En septembre, les deux groupes annonçaient leur fusion en vue de créer la plus grande banque d’Espagne. À l’heure de la crise sanitaire et alors que les taux bas persistent, les rapprochements entre établissements financiers semblent inéluctables.

"Se marier dans un moment difficile rend encore plus important le choix d’un bon partenaire, expliquait en septembre Gonzalo Gortázar, directeur général de CaixaBank. C’est la meilleure transaction que nous puissions faire." La fusion entre son établissement et Bankia permettra de donner naissance à la plus grande banque d’Espagne. À lui seul le nouvel ensemble représentera pas moins de 664 milliards d’euros d’actifs, plus de 6 700 agences, 51 500 employés et une capitalisation de près de 17 milliards d’euros.

Économies d'échelle 

"Nous allons devenir la première banque espagnole à un moment où il est plus que jamais nécessaire de créer des entités de taille significative", commentait pour sa part José Ignacio Goirigolzarri, le président de Bankia. Il faut dire qu’en cette période troublée les effets d’échelle comptent. La crise du coronavirus entraîne des incertitudes économiques, lesquelles pèsent sur les taux qui devraient rester encore durablement bas. Or des taux bas, ce sont des revenus bancaires en moins.

"Nous allons devenir la première banque espagnole à un moment où il est plus que jamais nécessaire de créer des entités de taille significative"

Afin de résister aux chocs et de générer de la valeur pour ses actionnaires, le futur ensemble espère dégager chaque année quelque 770 millions d’euros de synergies de coûts et 290 millions de nouveaux revenus. Si les groupes ne communiquent pas sur les éventuelles suppressions de postes qui découleraient de l’opération, les prévisions de Barclays évoquent, quant à elles, 5  000 emplois dans la balance. 

Une opération financière...

Le rapprochement est une jolie victoire pour CaixaBank qui avait déjà tenté, en 2011, de s’unir à l'ancienne Caisse d'épargne de Madrid (devenue Bankia en 2010). Le groupe catalan - qui a déménagé son siège social de Barcelone à Valence en 2017 - devrait contrôler 75% de la nouvelle entité. Celle-ci sera dirigée par Gonzalo Gortázar tandis que José Ignacio Goirigolzarri assumera le rôle de président exécutif. Selon les termes de l'accord, Caixabank offrira 0,6845 action de son capital pour chaque action de Bankia. Appelée à disparaître, la marque Bankia laissera place au logo de CaixaBank, celui-là même qui fut dessiné par Joan Miró.

... Et politique

À noter qu’une fois la fusion réalisée, la participation de Criteria Caixa dans CaixaBank restera d'environ 30% des actions tandis que l’État - à travers le fonds de restructuration des banques espagnoles (FROB) - ne détiendra plus que 15,5% du capital de Bankia, contre 61,8% actuellement. Pour mémoire, le gouvernement a participé au sauvetage de la banque en 2012, deux ans seulement après sa création à la suite d’une fusion entre sept établissements régionaux. "Cette opération est la meilleure option pour les actionnaires, pour le secteur public et donc aussi pour le remboursement de l’aide publique", poursuit José Ignacio Goirigolzarri. Un deal comme celui entre Bankia et CaixaBank prouve que des sorties tout à fait acceptables pour les pays et le contribuable existent. Ce qui pourrait donner des idées à des États comme l’Allemagne, qui conserve des parts dans Commerzbank.

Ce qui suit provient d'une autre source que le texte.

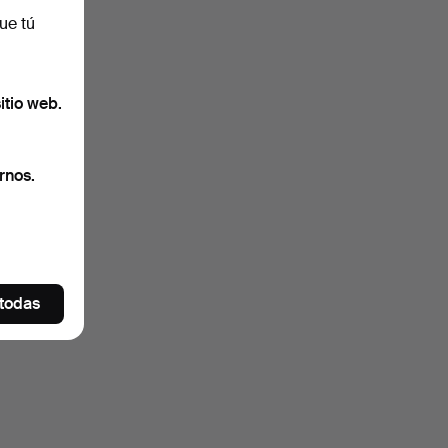
ue tú
itio web.
rnos.
 todas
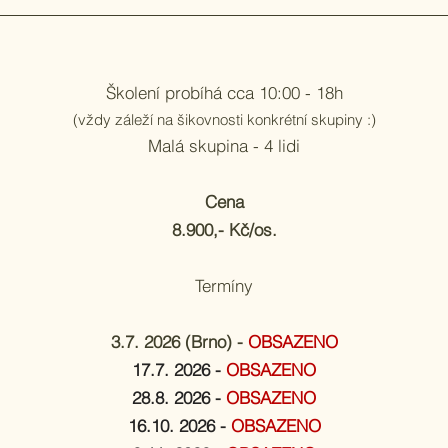
Školení probíhá cca 10:00 - 18h
(vždy záleží na šikovnosti konkrétní skupiny :)
Malá skupina - 4 lidi
Cena
8.900,- Kč/os.
Termíny
​3.7. 2026 (Brno) -
OBSAZENO
17.7. 2026 -
OBSAZENO
28.8. 2026 -
OBSAZENO
16.10. 2026 -
OBSAZENO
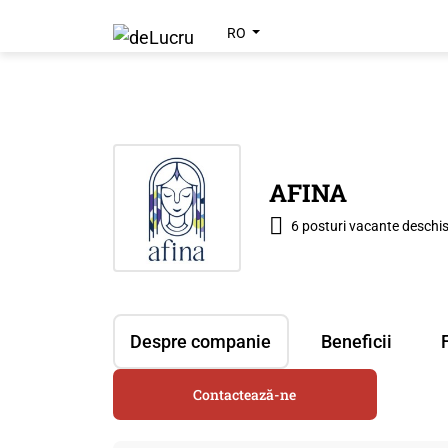
RO
AFINA
6 posturi vacante deschi
Despre companie
Beneficii
Contactează-ne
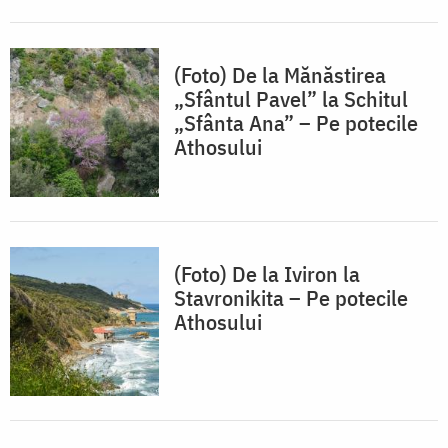
(Foto) De la Mănăstirea
„Sfântul Pavel” la Schitul
„Sfânta Ana” – Pe potecile
Athosului
(Foto) De la Iviron la
Stavronikita – Pe potecile
Athosului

"Cette opération est la meilleure option pour les actionnaires, pour le secteur public et donc aussi pour le remboursement de l’aide publique"

Plus globalement, les mouvements de consolidation se révèlent être un bon moyen pour répondre aux crises. Alors que l’Espagne comptait 47 entités bancaires avant la crise de 2008, le territoire n’en dénombre plus que huit. D’autres rapprochements ont lieu en Europe. En février, l’italienne Intesa Sanpaolo annonçait le rachat d’UBI Banca. En septembre, des rumeurs circulaient sur un projet de fusion entre UBS et Credit Suisse, laquelle permettrait aux banques helvètes de donner vie à un mastodonte européen. De quoi occuper les avocats et banquiers d’affaires pour un moment.